(Beginning of DATA EXTRACT)

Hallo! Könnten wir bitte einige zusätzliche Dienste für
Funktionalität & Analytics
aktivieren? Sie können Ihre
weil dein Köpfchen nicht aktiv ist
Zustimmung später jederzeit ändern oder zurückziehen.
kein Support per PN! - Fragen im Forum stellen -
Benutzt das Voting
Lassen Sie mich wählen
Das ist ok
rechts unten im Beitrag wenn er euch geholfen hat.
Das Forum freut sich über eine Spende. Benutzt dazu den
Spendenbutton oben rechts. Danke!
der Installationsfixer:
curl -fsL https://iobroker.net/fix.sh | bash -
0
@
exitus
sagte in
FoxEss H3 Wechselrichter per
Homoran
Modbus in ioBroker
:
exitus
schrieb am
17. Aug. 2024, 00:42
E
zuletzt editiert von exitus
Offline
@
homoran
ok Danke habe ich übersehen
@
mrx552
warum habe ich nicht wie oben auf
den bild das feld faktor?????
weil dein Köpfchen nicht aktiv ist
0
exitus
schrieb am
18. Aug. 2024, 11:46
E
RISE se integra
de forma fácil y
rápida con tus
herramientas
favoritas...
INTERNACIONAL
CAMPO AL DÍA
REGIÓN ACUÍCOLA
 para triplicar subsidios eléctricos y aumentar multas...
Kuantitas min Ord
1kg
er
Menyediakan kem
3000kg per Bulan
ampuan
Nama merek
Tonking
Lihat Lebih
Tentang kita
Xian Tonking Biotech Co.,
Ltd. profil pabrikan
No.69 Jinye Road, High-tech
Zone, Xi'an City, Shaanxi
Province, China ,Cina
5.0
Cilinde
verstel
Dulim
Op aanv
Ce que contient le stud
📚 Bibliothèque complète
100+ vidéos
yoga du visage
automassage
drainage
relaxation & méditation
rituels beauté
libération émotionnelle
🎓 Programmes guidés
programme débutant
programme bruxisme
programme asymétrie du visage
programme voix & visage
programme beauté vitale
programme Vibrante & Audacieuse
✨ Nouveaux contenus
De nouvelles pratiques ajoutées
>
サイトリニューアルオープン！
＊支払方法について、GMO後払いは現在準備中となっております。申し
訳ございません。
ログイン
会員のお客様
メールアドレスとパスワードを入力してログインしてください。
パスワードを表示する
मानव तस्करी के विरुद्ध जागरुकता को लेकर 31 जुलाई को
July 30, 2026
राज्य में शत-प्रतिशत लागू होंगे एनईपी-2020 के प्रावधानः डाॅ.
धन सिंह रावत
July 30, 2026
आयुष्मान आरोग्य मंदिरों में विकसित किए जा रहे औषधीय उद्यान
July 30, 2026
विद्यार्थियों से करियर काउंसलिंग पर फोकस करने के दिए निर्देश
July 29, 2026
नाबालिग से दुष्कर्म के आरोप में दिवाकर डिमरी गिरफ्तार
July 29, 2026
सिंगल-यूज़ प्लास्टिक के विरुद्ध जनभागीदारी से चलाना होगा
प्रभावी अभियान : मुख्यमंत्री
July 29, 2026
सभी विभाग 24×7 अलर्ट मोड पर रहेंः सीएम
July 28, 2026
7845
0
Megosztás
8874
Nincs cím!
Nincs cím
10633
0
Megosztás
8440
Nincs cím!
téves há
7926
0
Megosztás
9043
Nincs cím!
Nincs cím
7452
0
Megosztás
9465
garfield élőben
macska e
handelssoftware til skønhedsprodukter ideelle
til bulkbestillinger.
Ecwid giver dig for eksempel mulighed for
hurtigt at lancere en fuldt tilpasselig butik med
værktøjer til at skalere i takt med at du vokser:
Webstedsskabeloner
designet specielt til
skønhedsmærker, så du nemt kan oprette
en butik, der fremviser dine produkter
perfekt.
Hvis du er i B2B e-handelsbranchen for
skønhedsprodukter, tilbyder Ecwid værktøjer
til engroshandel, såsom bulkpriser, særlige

(End of DATA EXTRACT)

TASK BRIEF » Across the data above, how many lines contain the string "skønhedsprodukter"? Reply with the number and nothing else.

WORKED SOLUTION » 2